| Reference | Downloads | Github

What would it take to replace pyo?

I’m just curious, because I’m not sure I would be able to find the time to do this in the near future and would have a lot to learn, but was hoping someone could quickly summarize what a sound code component needs to do?

Correct me if I’m wrong, but it seems like pygame for sound is becoming obsolete, and pyo brings nothing but headaches. If we were to make an in-house backend (maybe built with PyAudio?) to replace pyo or be an additional option, what are the requirements and priorities?


##Options beyond pyo
An alternative backend using PySoundCard has already been inserted
and that should have fewer “issues” than pyo because it’s much simpler. You can start using it already (set your backend preference to ‘PySoundCard’) but it isn’t heavily tested.

I’ve also since heard of another lib called SoundDevice written by @matthias.geier who had also been involved in PySoundCard earlier on
I have a feeling this might be better than PySoundCard but they’re very very similar (sharing quite a bit of code). To use this you could take the existing psychopy code for PySoundCard and tweak it.

Either of the above libs are really easy to install with pip and I think they’re both compatible with Python3. Both are based on CFFI interfaces to portaudio.

Improving performance

One thing that I haven’t explored yet is to set up the sound stream/callback at the beginning of the script and simply send it zeros and then, when we call we start sending it the proper sound values. (Currently we populate the sound with the real values and start the sound by starting the stream but that apparently might carry overhead).

Ultimately for performance I wonder if we need to switch away from portaudio-based solutions though and write platform-specific options. Portaudio is convenient but ultimately it’s a wrapper around the platform specific libs like coreaudio and wasapi. But trying the PySoundCard or SoundDevice options with this different way to start() would be an easier fix than that if it reduces latencies enough.

@daniel.e.shub might be interested in being involved in this endeavour too


Also, has grown huge and I think this is a place that would genuinely benefit from refactoring into a folder with several files, one for each backend. I’m sure @richard would enjoy that :wink:


Did I just hear someone say “dangerous, breaking, and potentially backward-incompatible changes”?? Sign me up already! No but seriously, currently has higher priority for me :wink: And I don’t like sound cards, you know… (I’m all for real DAQ boards instead!) But as always, I’m happy to help as time permits! :slight_smile:

1 Like

It would be nice if sound was easy, but I am not sure it will ever be. I think the first steps would be to understand use cases, required features, and then how to test that it works.

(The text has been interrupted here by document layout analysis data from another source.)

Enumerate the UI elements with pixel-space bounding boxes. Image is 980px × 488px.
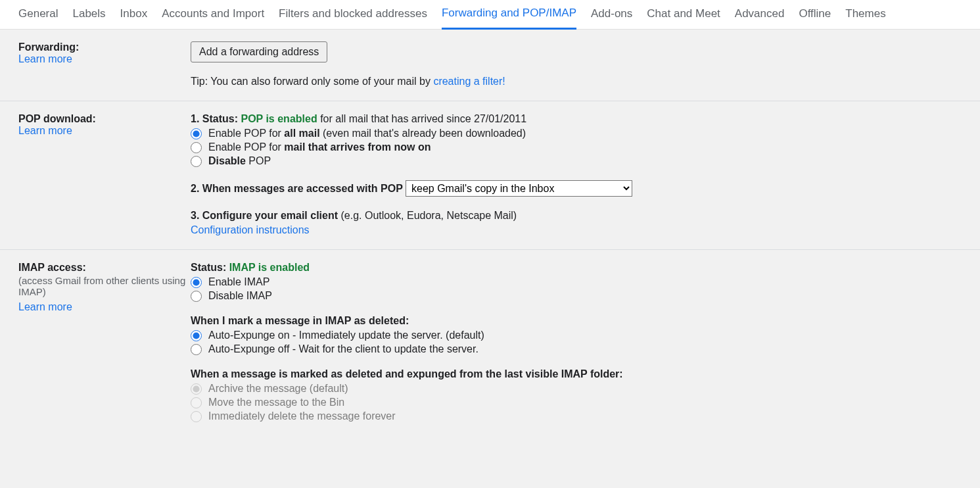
- add-forwarding-address-button[interactable]: Add a forwarding address: [191, 41, 327, 62]
- imap-radio-disable[interactable]: [191, 291, 202, 302]
- pop-option-now-on[interactable]: Enable POP for mail that arrives from no…: [191, 141, 962, 153]
- imap-radio-expunge-on[interactable]: [191, 330, 202, 341]
- pop-configure-suffix: (e.g. Outlook, Eudora, Netscape Mail): [341, 210, 517, 221]
- imap-expunge-on[interactable]: Auto-Expunge on - Immediately update the…: [191, 329, 962, 341]
- pop-learn-more-link[interactable]: Learn more: [18, 125, 72, 136]
- imap-radio-enable[interactable]: [191, 277, 202, 288]
- tab-forwarding[interactable]: Forwarding and POP/IMAP: [442, 7, 576, 30]
- imap-option-disable[interactable]: Disable IMAP: [191, 290, 962, 302]
- forwarding-learn-more-link[interactable]: Learn more: [18, 53, 72, 64]
- imap-radio-expunged-archive[interactable]: [191, 383, 202, 395]
- tab-general[interactable]: General: [18, 7, 58, 28]
- imap-marked-deleted-heading: When I mark a message in IMAP as deleted…: [191, 315, 409, 326]
- imap-radio-expunge-off[interactable]: [191, 344, 202, 355]
- section-imap: IMAP access: (access Gmail from other cl…: [0, 250, 980, 435]
- imap-radio-expunged-delete[interactable]: [191, 411, 202, 422]
- pop-action-select[interactable]: keep Gmail's copy in the Inbox: [406, 180, 632, 197]
- pop-status-value: POP is enabled: [241, 113, 317, 124]
- pop-radio-now-on[interactable]: [191, 142, 202, 153]
- tab-accounts[interactable]: Accounts and Import: [162, 7, 264, 28]
- imap-heading: IMAP access:: [18, 262, 86, 273]
- forwarding-heading: Forwarding:: [18, 41, 79, 53]
- pop-config-instructions-link[interactable]: Configuration instructions: [191, 224, 310, 235]
- imap-expunged-heading: When a message is marked as deleted and …: [191, 368, 623, 379]
- imap-option-enable[interactable]: Enable IMAP: [191, 276, 962, 288]
- imap-expunged-delete[interactable]: Immediately delete the message forever: [191, 410, 962, 422]
- pop-status-since: for all mail that has arrived since 27/0…: [320, 113, 526, 124]
- section-forwarding: Forwarding: Learn more Add a forwarding …: [0, 30, 980, 101]
- tab-addons[interactable]: Add-ons: [591, 7, 632, 28]
- forwarding-create-filter-link[interactable]: creating a filter!: [433, 76, 505, 87]
- tab-chat[interactable]: Chat and Meet: [647, 7, 720, 28]
- pop-radio-disable[interactable]: [191, 156, 202, 167]
- pop-configure-label: 3. Configure your email client: [191, 210, 338, 221]
- imap-expunge-off[interactable]: Auto-Expunge off - Wait for the client t…: [191, 343, 962, 355]
- tab-inbox[interactable]: Inbox: [120, 7, 148, 28]
- tab-filters[interactable]: Filters and blocked addresses: [279, 7, 427, 28]
- pop-radio-all-mail[interactable]: [191, 128, 202, 139]
- imap-status-value: IMAP is enabled: [229, 262, 310, 273]
- imap-expunged-archive[interactable]: Archive the message (default): [191, 383, 962, 395]
- section-pop: POP download: Learn more 1. Status: POP …: [0, 101, 980, 250]
- imap-expunged-bin[interactable]: Move the message to the Bin: [191, 397, 962, 408]
- imap-learn-more-link[interactable]: Learn more: [18, 301, 72, 313]
- pop-heading: POP download:: [18, 113, 96, 124]
- pop-when-accessed-label: 2. When messages are accessed with POP: [191, 183, 406, 194]
- imap-radio-expunged-bin[interactable]: [191, 397, 202, 408]
- tab-themes[interactable]: Themes: [845, 7, 885, 28]
- forwarding-tip-text: Tip: You can also forward only some of y…: [191, 76, 433, 87]
- imap-subtext: (access Gmail from other clients using I…: [18, 274, 191, 297]
- tab-offline[interactable]: Offline: [799, 7, 831, 28]
- pop-status-label: 1. Status:: [191, 113, 241, 124]
- imap-status-label: Status:: [191, 262, 229, 273]
- pop-option-disable[interactable]: Disable POP: [191, 155, 962, 167]
- pop-option-all-mail[interactable]: Enable POP for all mail (even mail that'…: [191, 128, 962, 139]
- settings-tabs: General Labels Inbox Accounts and Import…: [0, 0, 980, 30]
- tab-advanced[interactable]: Advanced: [735, 7, 785, 28]
- tab-labels[interactable]: Labels: [72, 7, 105, 28]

I would guess most people use sound with pre-made audio and video files. A small group might create numpy type arrays with their sounds. Then there might be the odd ball like me who would like to generate the sounds in real, or near real, time. While most people will not be too worried about latency, a sizable group of people are going to be concerned about “onset” latency (the time between asking for the sound to start and the sound starting). A portion of the people who want to make their sounds in real time are going to care about ongoing latency (how much sound needs to be buffered).

Catering to the group that want sound with their video is pretty easy. Handling the low latency real time crowd, who might want to use a DAQ instead of a sound card, is going to be harder.


Thank you guys for the info, not sure which to pick as an answer (or if I should pick an answer).

OK, I’ve made some progress here. I’ve now refactored our into a folder with separate files for each backend to make things easier to navigate.

Then I’ve added a backend for sounddevice. Various plus points to using sounddevice:

  • pure python and py3/py2 compatible
  • easy install with pip
  • actively developed (and the developer @matthias.geier has joined psychopy discourse :slight_smile: )
  • @piotr had found good performance on it and my recent addition seems to agree, although I’m using a different method and a less high-power sound card to test

I’ve written this to use a different method for starting the sound. Our existing backends are aiming to preload the sound onto the stream and the doing “start” on the stream when we press play but that might be what’s causing bad timing - the time to start the stream is sometimes v slow.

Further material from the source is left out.